Sorularını yanıtlayan
Prof. Dr. necmi aksoy botanik bahçesini, “Belirli bir bölgede kökeni ve orjini
belli olan, dünyanın değişik habitat tiplerini barındıran, hem bölgesel hem de
dünyadaki yaşamların, canlıların çeşitliliğini barındıran, çokça sistemi bir
arada bulunduran, yaşayan bir biyo çeşitlilik diyebiliriz” şeklinde tanımladı.
Botanik bahçelerinin,
tasarlandığı yerdeki bitkileri, yakın çevresindekileri ve daha sonra da
dünyadaki bitki ve canlı türlerini içerdiğini paylaşan Prof.

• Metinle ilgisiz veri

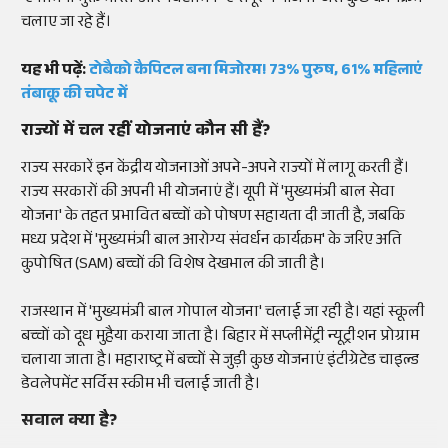
चलाए जा रहे हैं।
यह भी पढ़ें:
टोबैको कैपिटल बना मिजोरम! 73% पुरुष, 61% महिलाएं
तंबाकू की चपेट में
राज्यों में चल रहीं योजनाएं कौन सी हैं?
राज्य सरकारें इन केंद्रीय योजनाओं अपने-अपने राज्यों में लागू करती हैं।
राज्य सरकारों की अपनी भी योजनाएं हैं। यूपी में 'मुख्यमंत्री बाल सेवा
योजना' के तहत प्रभावित बच्चों को पोषण सहायता दी जाती है, जबकि
मध्य प्रदेश में 'मुख्यमंत्री बाल आरोग्य संवर्धन कार्यक्रम' के जरिए अति
कुपोषित (SAM) बच्चों की विशेष देखभाल की जाती है।
राजस्थान में 'मुख्यमंत्री बाल गोपाल योजना' चलाई जा रही है। यहां स्कूली
बच्चों को दूध मुहैया कराया जाता है। बिहार में सप्लीमेंट्री न्यूट्रीशन प्रोग्राम
चलाया जाता है। महाराष्ट्र में बच्चों से जुड़ी कुछ योजनाएं इंटीग्रेटेड चाइल्ड
डेवलेपमेंट सर्विस स्कीम भी चलाई जाती है।
सवाल क्या है?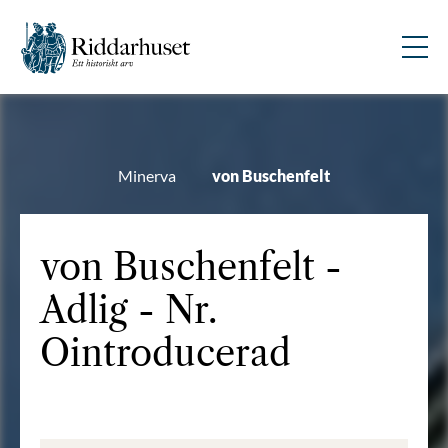
Minerva
von Buschenfelt
von Buschenfelt -
Adlig - Nr.
Ointroducerad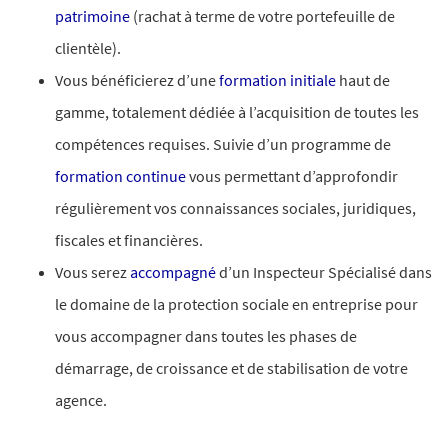
patrimoine
(rachat à terme de votre portefeuille de
clientèle).
Vous bénéficierez d’une
formation initiale
haut de
gamme, totalement dédiée à l’acquisition de toutes les
compétences requises. Suivie d’un programme de
formation continue
vous permettant d’approfondir
régulièrement vos connaissances sociales, juridiques,
fiscales et financières.
Vous serez
accompagné
d’un Inspecteur Spécialisé dans
le domaine de la protection sociale en entreprise pour
vous accompagner dans toutes les phases de
démarrage, de croissance et de stabilisation de votre
agence.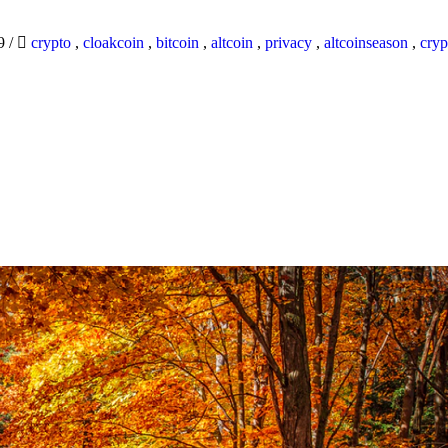
19
/
crypto
,
cloakcoin
,
bitcoin
,
altcoin
,
privacy
,
altcoinseason
,
cryp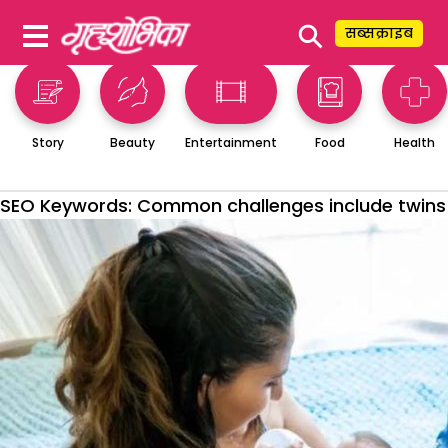
⚲
सब्सक्राइब
Story
Beauty
Entertainment
Food
Health
SEO Keywords:
Common challenges include twins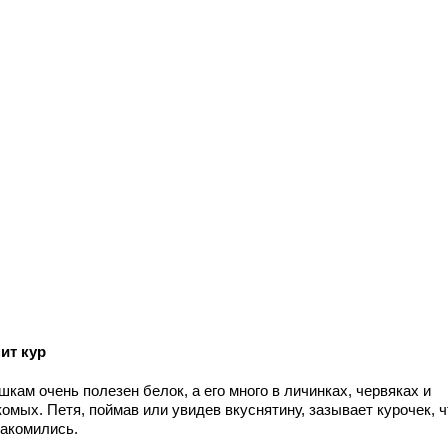
ит кур
кам очень полезен белок, а его много в личинках, червяках и
комых. Петя, поймав или увидев вкуснятину, зазывает курочек, 
лакомились.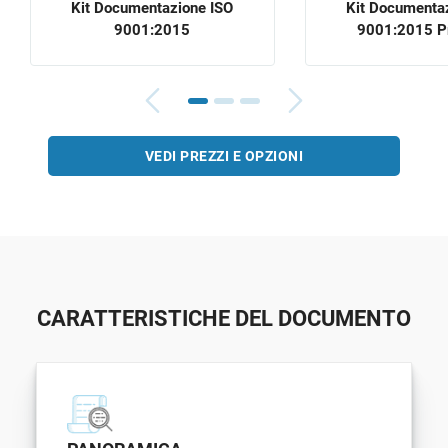
Kit Documentazione ISO
Kit Documenta
9001:2015
9001:2015 
VEDI PREZZI E OPZIONI
CARATTERISTICHE DEL DOCUMENTO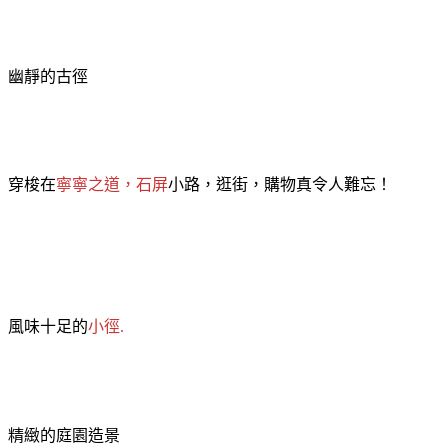
幽靜的古徑
穿梭在
寧寧之道，石屏
小路，逛街，購物真令人難忘！
風味十足的
小徑
.
精緻的庭園造景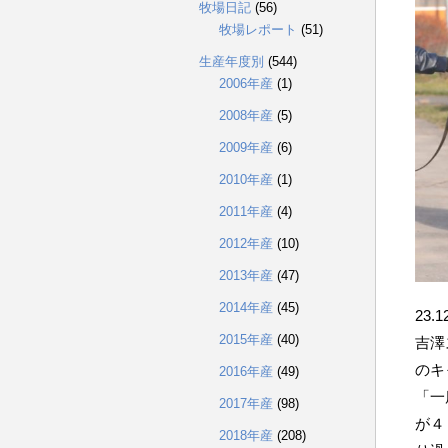
牧場日記
(56)
牧場レポート
(51)
生産年度別
(544)
2006年産
(1)
2008年産
(5)
2009年産
(6)
2010年産
(1)
2011年産
(4)
2012年産
(10)
2013年産
(47)
2014年産
(45)
23.1
2015年産
(40)
吉澤
のキ
2016年産
(49)
「一
2017年産
(98)
が４
2018年産
(208)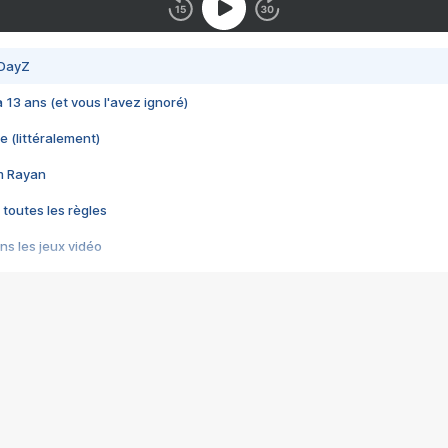
 DayZ
 a 13 ans (et vous l'avez ignoré)
e (littéralement)
im Rayan
 toutes les règles
s les jeux vidéo
us choquant de Rockstar ? - Le scandale BULLY
e plus moche de Steam
du RÊVE tourne au CAUCHEMAR
pendant 8 heures
it… à tort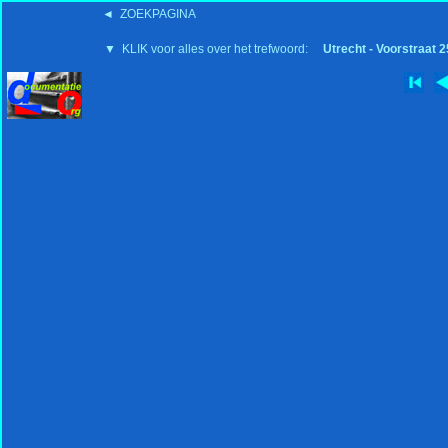
◄ ZOEKPAGINA
'15:19 19-2-2008
▼ KLIK voor alles over het trefwoord:
Utrecht - Voorstraat 2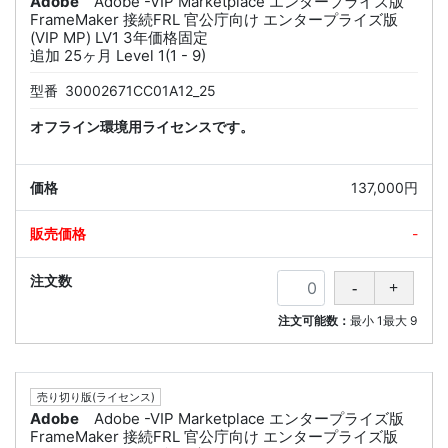
Adobe
Adobe -VIP Marketplace エンタープライズ版
FrameMaker 接続FRL 官公庁向け エンタープライズ版
(VIP MP) LV1 3年価格固定
追加 25ヶ月 Level 1(1 - 9)
型番
30002671CC01A12_25
オフライン環境用ライセンスです。
137,000円
-
注文可能数：
最小
1
最大
9
売り切り版(ライセンス)
Adobe
Adobe -VIP Marketplace エンタープライズ版
FrameMaker 接続FRL 官公庁向け エンタープライズ版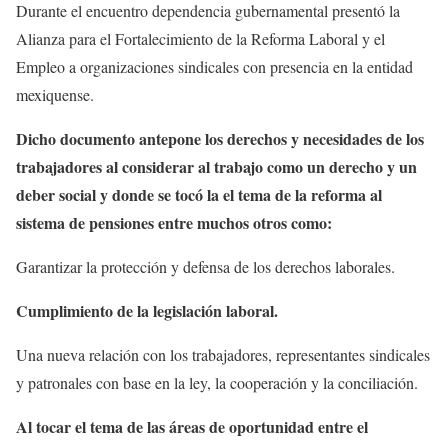
Durante el encuentro dependencia gubernamental presentó la
Alianza para el Fortalecimiento de la Reforma Laboral y el
Empleo a organizaciones sindicales con presencia en la entidad
mexiquense.
Dicho documento antepone los derechos y necesidades de los
trabajadores al considerar al trabajo como un derecho y un
deber social y donde se tocó la el tema de la reforma al
sistema de pensiones entre muchos otros como:
Garantizar la protección y defensa de los derechos laborales.
Cumplimiento de la legislación laboral.
Una nueva relación con los trabajadores, representantes sindicales
y patronales con base en la ley, la cooperación y la conciliación.
Al tocar el tema de las áreas de oportunidad entre el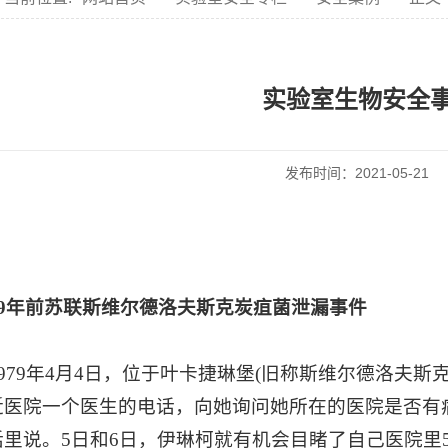
实验室生物安全
发布时间：2021-05-2
979年前苏联斯维尔德洛夫斯克炭疽菌泄漏事件
979年4月4日，位于叶卡捷琳堡(旧称斯维尔德洛夫斯
近医院一个医生的电话，向她询问她所在的医院是否有
话里说。5日和6日，伊琳柯就有机会目睹了自己医院里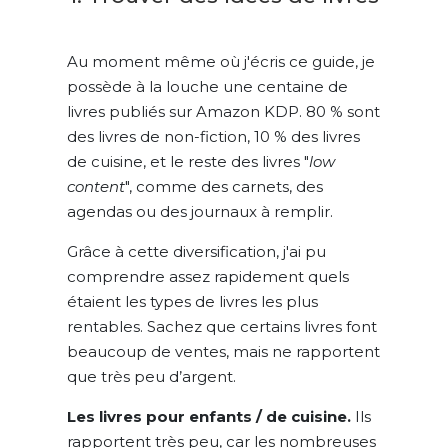
Au moment même où j'écris ce guide, je
possède à la louche une centaine de
livres publiés sur Amazon KDP. 80 % sont
des livres de non-fiction, 10 % des livres
de cuisine, et le reste des livres "
low
content
", comme des carnets, des
agendas ou des journaux à remplir.
Grâce à cette diversification, j'ai pu
comprendre assez rapidement quels
étaient les types de livres les plus
rentables. Sachez que certains livres font
beaucoup de ventes, mais ne rapportent
que très peu d’argent.
Les livres pour enfants / de cuisine.
Ils
rapportent très peu, car les nombreuses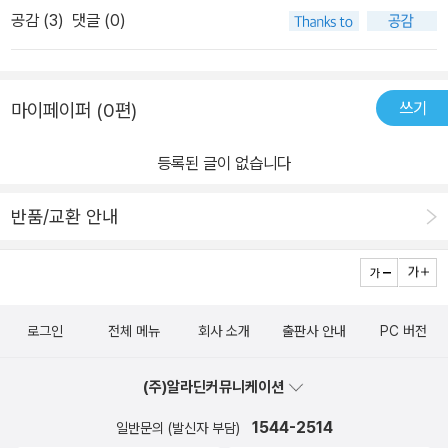
다’는 규칙을 낙인처럼 마음에 새겨넣었을 것이다. 수상한 승합차와
공감 (
3
)
댓글 (0)
두가 들어 있다.작가의 경험에서 책은 시작한다. 대서양 어느섬에서
공짜 사탕에 대한 섬뜩한 인쇄물이 나돌고, 경찰과 학교는 낯선 사람
시나리오 작가들의 교류행사가 있었다. 행사와 파티를 치르고 저녁에
에 대한 경계를 아이들과 그 부모에게 당부하고, 곳곳에서 ‘낯선 사람
동료 작가들과 택시를 탔었다.그때 그 택시에서 작가는 우연을 가장
과 이야기하지 마라’는 메시지를 냈다. 이 메시지는 너무나 생생해서
쓰기
마이페이퍼 (0편)
한 필연을 마주하게 된다.우연히 마주친 낯선이에게서 한평생 한번도
다른 사람을 신뢰하는 세대 전체의 능력을 약화시켰다. 진실은 무엇
경험하지 못했던 완벽하게 요약한 타인의 인생담을 듣게 될줄 몰랐단
일까? 미국 사법부에 따르면 낯선 사람에 의한 유괴는 전체 실종 아
등록된 글이 없습니다
것이다.그후 작가는 낯선이에 대한 생각과 왜 우리는 낯선이에게 쉽
동 중 일부분에 지나지 않는다. 아동 대상 범죄에서 낯선 이의 범죄 비
게 말을걸지 못할까? 낯선이에게 말을 걸어 대화를 나누면 어떤일이
율은 약 10%에 그쳤고 나머지 90%는 가족, 지인에 의해 저질러졌
반품/교환 안내
생길까? 등의 의문들이 떠올랐다고 한다.사실 오늘날 현대 사회는 외
다. 이것은 다른 범죄 역시 마찬가지다. 그럼에도 낯선 사람에 대해 갖
로움의 시대라고 해도 과언이 아니다.내가 사는 도시엔 수많은 사람
는 사람들의 양가감정을 이용해, 언론과 국가기관은 유독 낯선 사람
이 있지만 우리는 서로 연결되어 있다고 생각하지 못한다.매일 수많
에 대해 적의를 품도록 부추겨왔다. 저자는 낯선 사람의 진실에 다가
은 사람을 보고 지나치지만 서로간에 아무런 의미가 없다. 그냥 서로
가기 위해 사람들을 직접 찾아나섰다. 15개 국가에서 ‘낯선 이들의 성
로그인
전체 메뉴
회사 소개
출판사 안내
PC 버전
다 모른다. 이제는 모두가 모두에게 낯선이가되어 버렸다.이러한 상
찬’을 진행한 옥스퍼드뮤즈재단의 시어도어 젤딘부터 지하철에서 책
황에서 작가는 우리가 점점 잃어가고 있는 '낯선이에게 말을 거는 능
을 읽는 사람을 인터뷰하고 책과 사람 이야기를 SNS에 실어나르는
(주)알라딘커뮤니케이션
력' 을 회복해야 한다고 주장한다.<낯선 이는 위험하다는 말과 달리,
‘서브웨이 북 리뷰’ 운영자, 지하철 승강장에서 토크바를 열어 무작위
낯선 이와 대화할때가 오히려 대화 하지 않을때 보다 훨씬 더 안전하
1544-2514
일반문의 (발신자 부담)
의 낯선 사람과 대화를 시도하는 ‘뉴욕 지하철 살롱’의 진행자까지, 사
다는 사실을 보여 주려한다.낯선 이와의 대화는 단순히 살아가는 방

Dr. Aksoy, bazı
botanik bahçelerin ise sadece bir tür üzerine çalışmalar yaptığını dile
getirdi.
Botanik bahçelerin
ana özelliklerinin; canlıların, yaşamın çeşitliliğinin sergilendiği, projelerin
oluşturulduğu, bilimin ve eğitimin yapıldığı yerler olduğunu açıklayan Aksoy,
Türkiye’deki ilk botanik bahçesinin, 15. yüzyılın sonu ile 16. yüzyılın başlarında
kurulduğunu söyledi. Türkiye’deki botanik bahçe sayısının yeterli olmadığını
söyleyen Prof. Dr. Necmi Aksoy, ülkemizde yeterli iş gücünün ve bilgi birikiminin
olduğunu, sadece sistemin kurulacağını ifade etti.
Düzce Üniversitesi
yerleşkesinde yapımı devam eden botanik bahçe hakkında da bilgiler paylaşan Necmi
Aksoy, bu bahçede özellikle süs ve tıbbi bitkiler üzerine çalışmalar
yürütüleceğini söyledi. Kullanılan süs bitkilerinin çoğunun ithal olarak
geldiğini vurgulayan Aksoy, bu bitkilerin maddi kayıp oluşturmasının yanı sıra
ülkemize hastalık getirme riskinin de olduğunu ifade etti.
Son olarak günümüzde
doğaya dönüş sürecinin başladığını söyleyen Prof. Dr. Necmi Aksoy, bu sürecin
önümüzdeki dönemlerde daha da artacağını, sürdürülebilir bir yaşam için doğanın
öneminin anlaşıldığını dinleyicilerle paylaşarak sözlerini sonlandırdı.